In everything that Greg and Max have ever done, they have the full responsibility of the lyrics and they control their own vocals. I could definitely sense a welcoming attitude of "Hey, this is gonna be teamwork!" from both Greg and Max because they've never done this except for the one Killer Be Killed record that we did before. I think it's less pressure and more enjoyable when you're working with friends and you're collaborating and you trust one another. The first time, we didn't know if it would work or be a disaster, but this time we knew that we were all going to contribute lyrics and vocals to every song on this record.
WHAT'S THE ORIGIN OF THE ALBUM TITLE, RELUCTANT HERO?
Greg had the opening riff for the song that would become the title track. I had part two and Max had part three. When I started writing lyrics for the song, it was May of 2019 and I was still reeling from the passing of my dear friend and manager of the past 15 years, Nick John. So I started to write words for Nick. After I got a couple verses down, I got a message from someone in my extended family that my friend and brother's father-in-law, who had been battling lymphoma for many months, had passed away the previous night.
He was an incredible man with an enormous heart and a deep love for his family and for music. Seeing him side-stage bouncing up and down as Mastodon played Central Park in New York City is an image I'll never forget. When he got sick, he would send an email every week to his circle always giving updates, good or bad, and he would always sign off, "Your reluctant warrior, Eddie Merrigan." And the message I got from that family member was, "We lost our reluctant hero." So I knew that was the title of the song because the music itself was triumphant in a dark way and it seemed to fit. When I told the guys the title, they all liked it and then someone said we should call the record that.

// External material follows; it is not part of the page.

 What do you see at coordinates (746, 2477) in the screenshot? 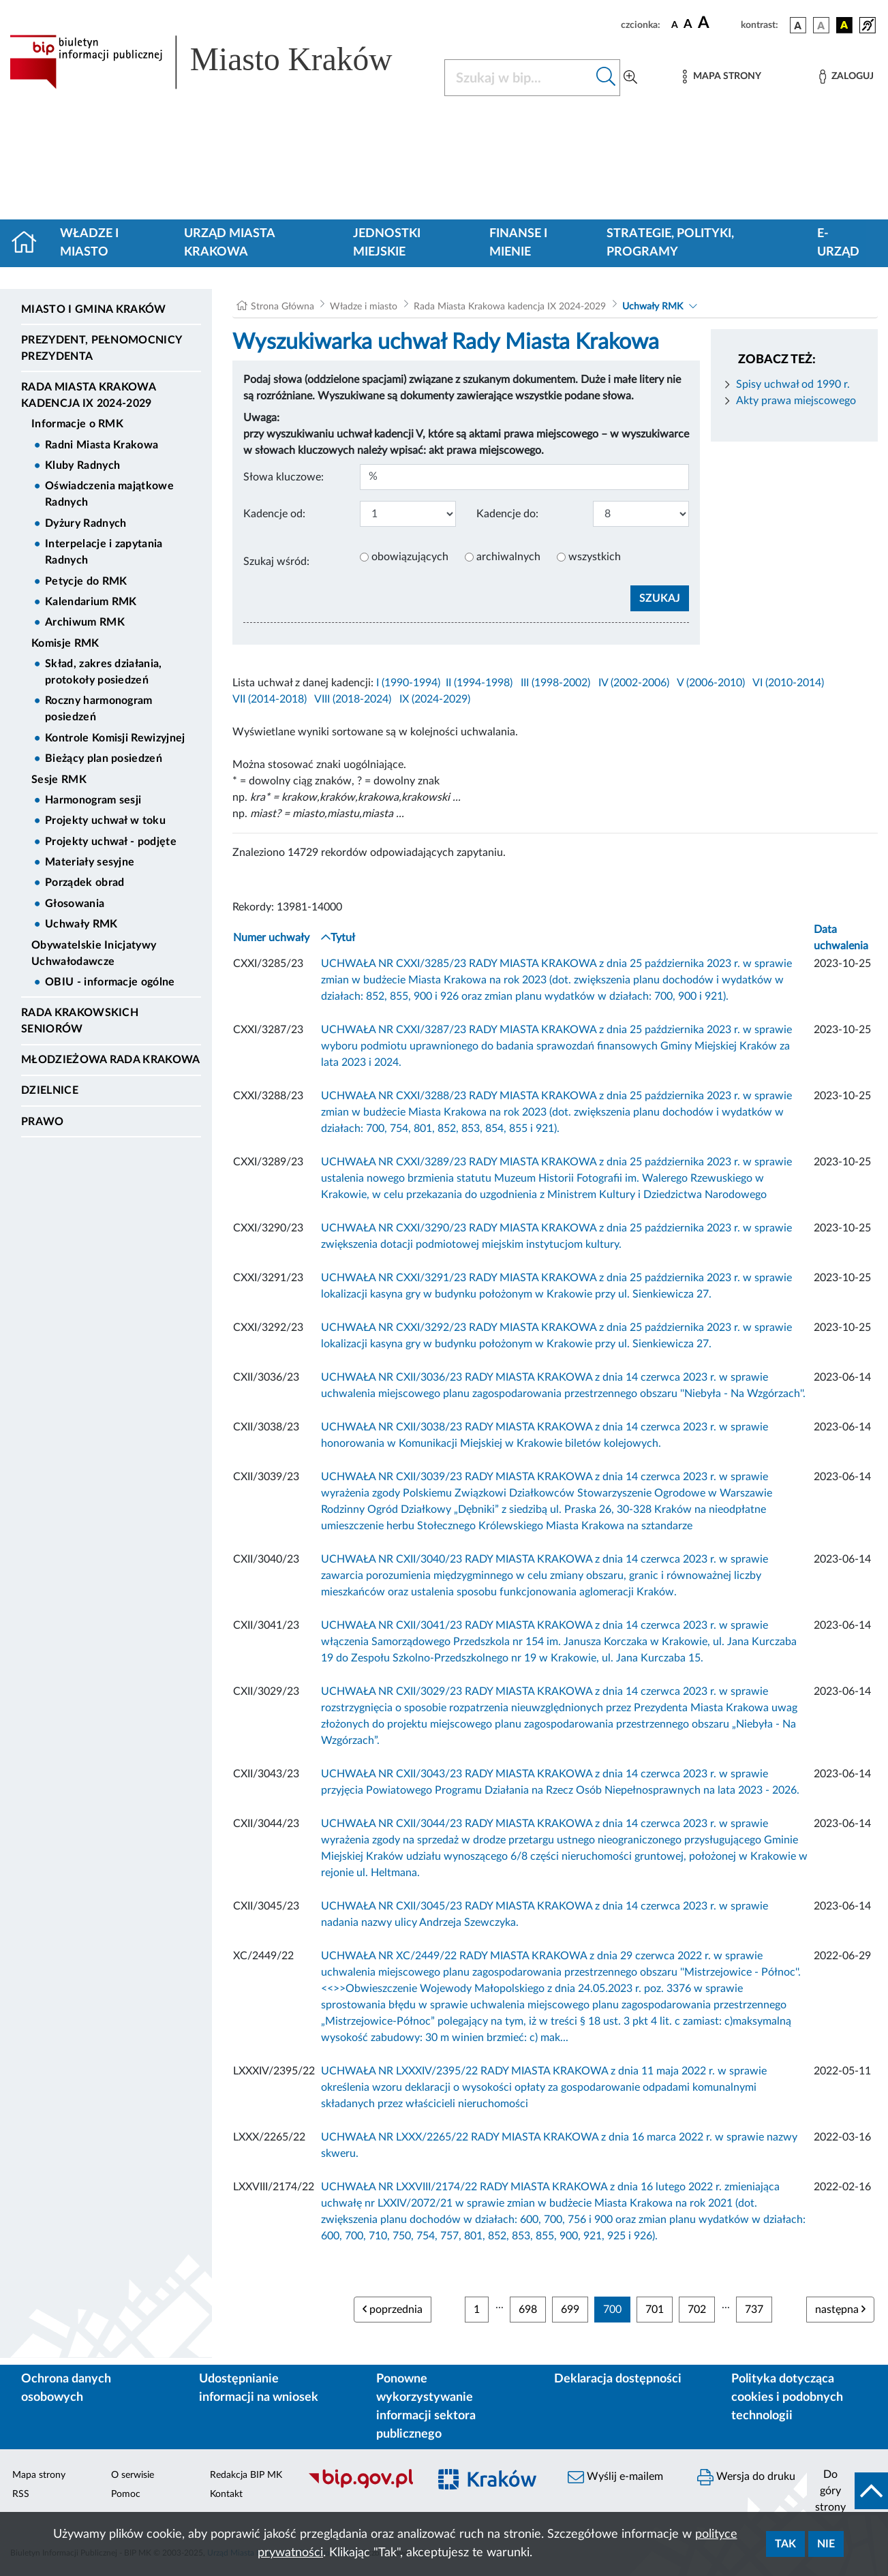
I see `Wersja do druku` at bounding box center [746, 2477].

YOU'VE GOT THREE ACTIVE BANDS: MASTODON, GONE IS GONE AND KILLER BE KILLED. DO YOU FEEL LIKE BEING INVOLVED IN MULTIPLE PROJECTS IS AN ARTISTIC NECESSITY FOR YOU?
Yeah. It also ties in with our livelihoods and our relationships. On the one hand, I'm fortunate enough to have been full time in Mastodon for 20 years now. That alone is enough to keep me happy and occupied. However, like many other artists, I have a lot of other material I'd still like to get out and other ideas I'd like to collaborate on. I have more to say, more to contribute to the musical world. And I'm fortunate enough to have found people to do that with. So as long as I'm not spreading myself so thin that I lose my family and my house, I think it's extremely healthy and important. Because when I come back from any writing or recording session that Killer Be Killed has had over the last four years, I return even more rejuvenated and refreshed and ready to attack the next thing with more vigor. It keeps fueling the fire and I think it contributes to making me a more well-rounded musician and bandmate — I hope.
THE TERM THAT INEVITABLY COMES UP WHEN PEOPLE TALK ABOUT KBK IS "SUPERGROUP." YOU'RE OBVIOUSLY NOT A STRANGER TO IT WITH GONE IS GONE, BUT HOW DO YOU FEEL ABOUT THAT TERM?
I get it. It's like … I've never thought of Mastodon as just a metal band, but when I go to Amoeba Records, there we are in the metal section. But I would never walk around and publicly say that we are "super." [Laughs] To me, that's kinda like the idea of, 'These guys think they're a little better than you.' I do think that we're super, but I wouldn't want that to be the big pullout quote in the magazine, you know? But I get it in the sense that our individual names are bigger than this band, I suppose. But I don't prefer it. Then again, this band wouldn't exist if we hadn't shared the stage so many times together in our other bands.